Imported films need some form of taxation

By Wei Ti 魏玓

On Feb. 2, the Taxation Agency under the Ministry of Finance (MOF) announced the cancellation of preferential tax treatment for imported films, a practice in place for a quarter century. The cancellation will go into effect on Aug. 1 this year.

This policy is unfamiliar to the public, and its development over the years received little attention from the media. Ironically, a number of media touched on the policy indirectly when reporting on the rising cost of movie tickets, claiming that consumers suffer.

The tax exemption, launched by the MOF in 1979, was a product of political and business interests. This unreasonable policy endured since both domestic and foreign film companies benefited from it. Today, foreign films, especially American films, make up more than 95 percent of the nation's market, while most local companies are in a relatively weak position. Hence, the tax exemption policy has been the subject of much controversy in recent years.

The unfair competition threatening Taiwanese films brought about by the policy is self-evident.
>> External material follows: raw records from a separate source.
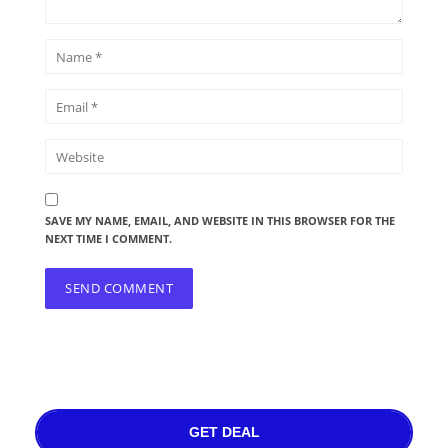
SAVE MY NAME, EMAIL, AND WEBSITE IN THIS BROWSER FOR THE
NEXT TIME I COMMENT.
GET DEAL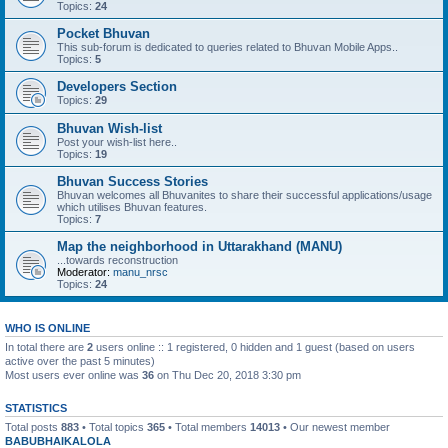
Topics:
24
Pocket Bhuvan
This sub-forum is dedicated to queries related to Bhuvan Mobile Apps..
Topics:
5
Developers Section
Topics:
29
Bhuvan Wish-list
Post your wish-list here..
Topics:
19
Bhuvan Success Stories
Bhuvan welcomes all Bhuvanites to share their successful applications/usage
which utilises Bhuvan features.
Topics:
7
Map the neighborhood in Uttarakhand (MANU)
...towards reconstruction
Moderator:
manu_nrsc
Topics:
24
WHO IS ONLINE
In total there are
2
users online :: 1 registered, 0 hidden and 1 guest (based on users
active over the past 5 minutes)
Most users ever online was
36
on Thu Dec 20, 2018 3:30 pm
STATISTICS
Total posts
883
• Total topics
365
• Total members
14013
• Our newest member
BABUBHAIKALOLA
It is certainly normal to levy taxes on foreign films. Moreover, the MOF twice requested that the Government Information Office abolish the policy -- in 1994 and 1997.

Foreign films, particularly big-budget Hollywood movies, have enjoyed a significant advantage in the Taiwanese market. The average ticket prices of foreign films in Taiwan is NT$250 (about US$7.9), a similar rate to that of the US, Britain and France. But if we take the average wage and cost of living into account, the ticket price in the US is only about 1/200th of a laborer's monthly salary, but for a laborer in Taiwan, it is about 1/120th. Our ticket prices are therefore considered high. Plus, the profits are generally divided in a seven-to-three ratio between American companies and Taiwanese cinemas in the first week of a film's release. The ratio then decreases progressively by 5 percent per week (6.5 percent to 3.5 in the second week, for example). This is also high compared to neighboring Asian markets.

According to some reports, US companies' reaction to the cancellation of the preferential tax treatment policy was not as strong as expected.

The implementation of a fair tax policy is reasonable. Ticket prices are already high, and foreign companies enjoy many advantages. If cinemas shift the costs to consumers, the media should unite with the consumer and boycott such a practice.

In order to help the Taiwanese film industry -- in addition to creating a fair competitive environment -- more forceful and complete policies are needed.

Wei Ti is an assistant professor of mass communications at Tamkang University.